The dominant challenge for deepening the integration of climate change into analytical frameworks is the lack of staff and skills, which also limits the current potential for in-house capacity-building. There is room for deeper coordination and collaboration within and between government agencies to help mainstream climate in analytical frameworks.

Key Messages

  • The key limiting factors in using and further exploring climate-related components in analytical work are the lack of a sufficient number of staff and, relatedly, a lack of necessary skills. Hence, analytical work to support revisions of Rwanda’s Nationally Determined Contribution (NDC) will continue to rely heavily on external consultants.
  • Collaboration with external partners, including internationally, is crucial, as Rwanda’s current labor market does not provide the necessary skills in sufficient quantities to build capacity independently. As such, the Banque Nationale du Rwanda (BNR) taskforce for integrating climate change into analytical tools collaborates with other central banks. Building such embedded institutions can be supported technically and financially by, e.g., the CFMCA and the NDC Partnership.
  • While building internal capacity (e.g., by placing external experts in relevant teams) is desirable in itself, limited staff capacity currently prevents this from being effective.
  • There is room for more coordination between teams and disciplines, e.g., between research and policy teams, and data scientists and economists, both within and across government ministries.

Having already started to integrate climate change into its economic forecasts via qualitative data on food price expectations and the impact of rainfall on crops obtained via local surveys, concrete next steps for the BNR include updating short- or near-term forecasting with quantitative meteorological data from satellites in collaboration with the meteorology agency.

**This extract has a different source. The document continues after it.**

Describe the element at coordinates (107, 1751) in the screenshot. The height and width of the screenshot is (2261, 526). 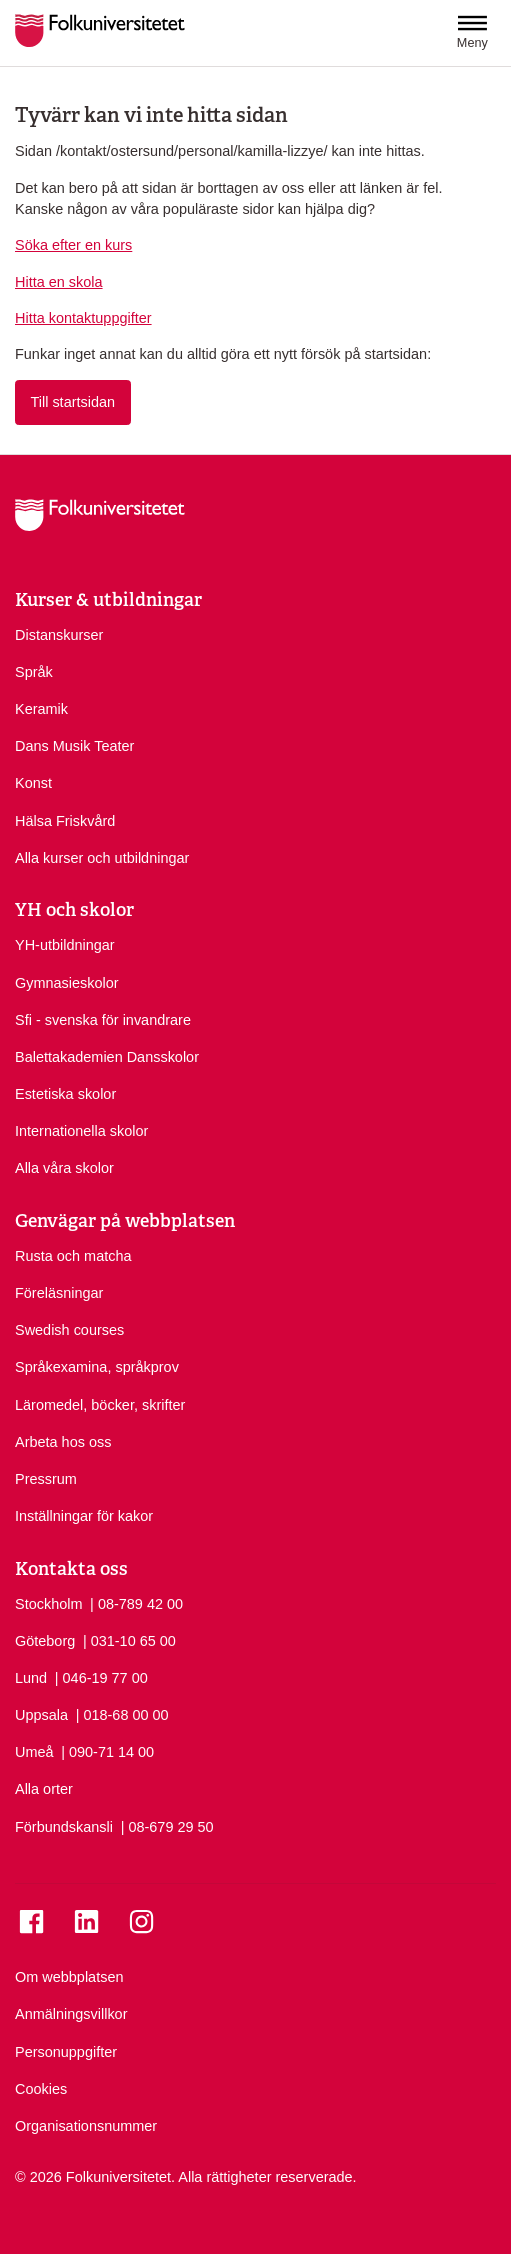
I see `| 090-71 14 00` at that location.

A broader issue is that climate-economy models tend to be tailored to advanced economies. The World Bank’s centrally developed and locally calibrated MANAGE model helps overcome this issue, but more work is needed on adapting IAMs to developing-country contexts.

It is unclear whether retrofitting existing models with climate modules or adopting new models with climate modules already built in is preferred. The latter approach is currently prevalent in Rwanda, though a concern is that this is less efficient, as changing models entails adaptation to a new modeling approach.